After all, of the 35 countries that are members of the Organisation for Economic Cooperation and Development (OECD), only two countries do not have universal health care: Mexico and the United States.  Meanwhile, the U.S. has the most expensive health care system in the world by far – two and a half times the average of all OECD countries and twice as much as France and Germany.

A National Test

The facts are unlikely to slow down the health care train barreling through the U.S. House of Representatives, at least if Mr. Ryan has his way.  It will continue to embrace a cynical view of putting ideology over democracy since most Americans oppose this Darwinian approach to responding to the health care needs of the public.  It’s little wonder that the national associations for hospitals, doctors, and nurses came out in opposition to Trumpcare.

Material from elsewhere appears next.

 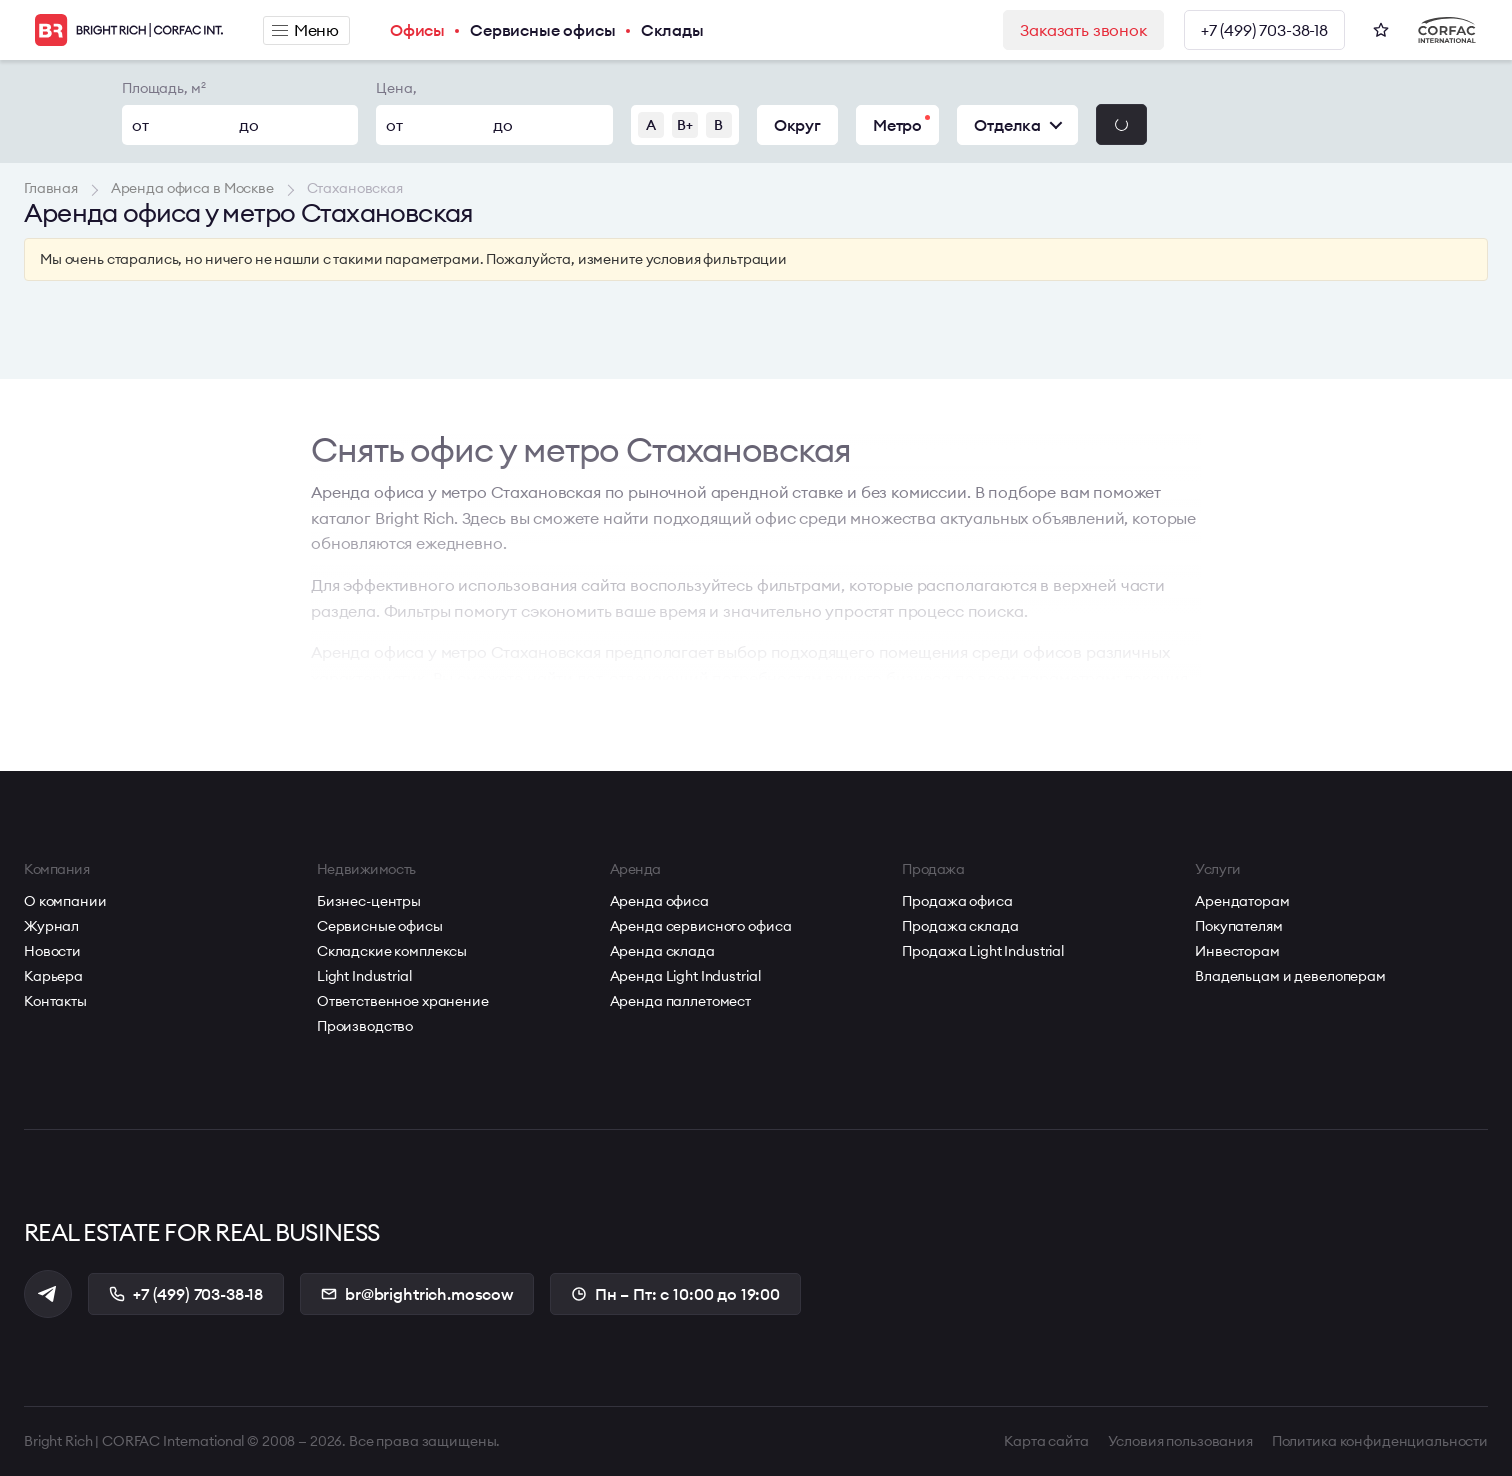 What do you see at coordinates (417, 30) in the screenshot?
I see `Офисы` at bounding box center [417, 30].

As things move ahead,  be prepared for more overblown rhetoric and revisionist history of Obamacare, but most of all, listen to how differently the health care needs of Americans will be treated when compared to the military-industrial complex.  At the same time that our military is prepared to intervene in the lives of people around the world, the federal government is preparing to tell the poor, the elderly, the disabled, and the addicted to fend for themselves.

In that way, the AHCA isn’t a test of whether our country can provide health care.  It is about whether our country can live up to its values.  Setting in place a health care plan that lets the free market decide who lives and who dies may be the values of people who see capitalism as the overriding purpose of government, but it gives new meaning to Samuel Johnson’s comment that “patriotism is the last refuge of a scoundrel.”

Or as distinguished Memphis economist David Ciscel said: “When economists talk about the ‘opportunity cost doctrine’ in class, most students’ eyes just glaze over. But that doesn’t mean it isn’t true. You can have a giant military OR a caring state, not both.”